Olinalá is located in the state of Guerrero. It is considered the most important center for the production of lacquer in Mexico.

In Olinalá there are artisan workshops that have passed the techniques for lacquer production from generation to generation since the technique arrived from Asia via the Spanish "Manila Galleon" trading ships also known as the Nao de la China. The wide variety of products made using these techniques range from everyday use objects, such as trays, chests, folding screens, to famous decorative lacquered boxes known as "cajitas de Olinalá".

There are different techniques involved in the decoration of these works: golden on the lacquered wood is made with a very fine paintbrush made of cat hair. The "rayado vaciado" with two layers of lacquer; the "rayado punteado" and traditional decorations with bright colors. Each work is let dry for various days before applying the last step: a varnish with linseed oil.

The motifs in the decorations also vary. Generally, they are nature themes, and can range from flowers, foliages and landscapes to animals (including rabbits, foxes, jaguars, cats and deer based on Nahuatl mythology, with a strong preference for the rabbit). The result is a perfectly finished work, of lively colors and entirely unique, either on carved wood products or gourds.

These crafts are part of a long and laborious process that involves approximately 29 steps.

During the manufacturing process of Olinala products, the wood is smeared with vegetable or insect oils before being covered in a thick paste that is made of raw materials based on minerals called tecoztle in the Nahuatl language. This paste has a sand-like texture, is yellowish in color and is mixed with oils from the seeds of the Mexican chia plant (salvia hispanica lamiaceae) or flaxseed (linum usitatissimum linaceae).

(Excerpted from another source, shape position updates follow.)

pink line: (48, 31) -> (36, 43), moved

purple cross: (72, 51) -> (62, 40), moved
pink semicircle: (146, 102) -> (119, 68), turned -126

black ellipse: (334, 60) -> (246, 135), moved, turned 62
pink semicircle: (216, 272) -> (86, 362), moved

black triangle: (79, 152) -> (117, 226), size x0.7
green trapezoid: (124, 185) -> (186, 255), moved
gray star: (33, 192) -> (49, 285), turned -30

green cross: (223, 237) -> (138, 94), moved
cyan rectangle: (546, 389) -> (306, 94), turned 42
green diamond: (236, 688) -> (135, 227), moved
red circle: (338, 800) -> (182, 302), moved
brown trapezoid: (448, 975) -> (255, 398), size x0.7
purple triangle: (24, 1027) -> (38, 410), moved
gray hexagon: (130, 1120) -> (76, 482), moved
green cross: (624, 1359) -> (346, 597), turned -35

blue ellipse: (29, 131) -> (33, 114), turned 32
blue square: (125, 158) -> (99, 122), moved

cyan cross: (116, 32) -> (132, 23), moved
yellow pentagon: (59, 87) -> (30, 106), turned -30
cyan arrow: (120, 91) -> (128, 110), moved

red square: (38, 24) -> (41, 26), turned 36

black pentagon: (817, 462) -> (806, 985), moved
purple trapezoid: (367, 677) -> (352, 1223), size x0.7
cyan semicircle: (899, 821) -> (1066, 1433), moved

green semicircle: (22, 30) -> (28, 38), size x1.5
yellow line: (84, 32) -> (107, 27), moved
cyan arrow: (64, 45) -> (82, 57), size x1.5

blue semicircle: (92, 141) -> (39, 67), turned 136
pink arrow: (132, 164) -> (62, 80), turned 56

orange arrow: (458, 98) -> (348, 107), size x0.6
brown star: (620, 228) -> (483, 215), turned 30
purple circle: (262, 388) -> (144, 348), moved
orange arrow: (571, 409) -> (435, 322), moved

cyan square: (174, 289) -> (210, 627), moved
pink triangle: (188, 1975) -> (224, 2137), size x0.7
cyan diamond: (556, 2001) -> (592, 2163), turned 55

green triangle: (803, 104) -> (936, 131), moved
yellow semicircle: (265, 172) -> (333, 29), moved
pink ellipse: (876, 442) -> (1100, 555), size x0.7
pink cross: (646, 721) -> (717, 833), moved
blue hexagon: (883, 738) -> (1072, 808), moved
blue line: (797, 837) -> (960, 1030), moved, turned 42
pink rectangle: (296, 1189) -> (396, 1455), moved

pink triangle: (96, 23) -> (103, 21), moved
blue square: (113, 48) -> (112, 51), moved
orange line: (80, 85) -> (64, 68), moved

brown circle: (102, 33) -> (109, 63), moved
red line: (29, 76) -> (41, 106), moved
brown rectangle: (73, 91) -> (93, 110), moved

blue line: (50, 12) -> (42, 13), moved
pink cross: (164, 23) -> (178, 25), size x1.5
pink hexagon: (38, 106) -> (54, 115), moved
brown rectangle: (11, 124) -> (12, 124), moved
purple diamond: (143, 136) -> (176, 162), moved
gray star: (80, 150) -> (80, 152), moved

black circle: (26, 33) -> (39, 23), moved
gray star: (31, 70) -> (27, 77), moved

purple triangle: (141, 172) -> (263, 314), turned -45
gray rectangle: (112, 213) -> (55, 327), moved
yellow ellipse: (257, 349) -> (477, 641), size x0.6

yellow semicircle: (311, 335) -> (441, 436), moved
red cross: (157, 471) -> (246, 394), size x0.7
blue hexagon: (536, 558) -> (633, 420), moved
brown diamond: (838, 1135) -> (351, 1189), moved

When spread over the wood’s surface, the paste forms the base for the next step in the process which involves a mixture of tesicalte and is ground in a stone container known as a tlalmetate until it becomes a very fine powder. The powder is added to the color that will become the artifact’s background and the resulting mixture is smeared onto the wood using a deer’s tail brush.

The wood is polished until virtually all of the tesicalte vanishes. The base color is added thereafter and left to dry for a couple of days before adding lacquer and giving polish. Applying lacquer to such goods protects the surface and provides the opportunity for further decoration.

All the key ingredients and products from Olinala, which stands at 1,600 meters above sea level and represents the highest point in the state, are sourced from the Guerrero region itself.

By enacting the Law for the Promotion and Protection of Industrial Property in 1991, the Mexican government recognized a need to promote the country’s heritage and businesses while protecting its producers from unfair competition. In 1993, Olinalá craftsmen applied for an Appellation of Origin for Olinala at the Instituto Mexicano de la Propiedad Industrial (IMPI), which was approved in 1995.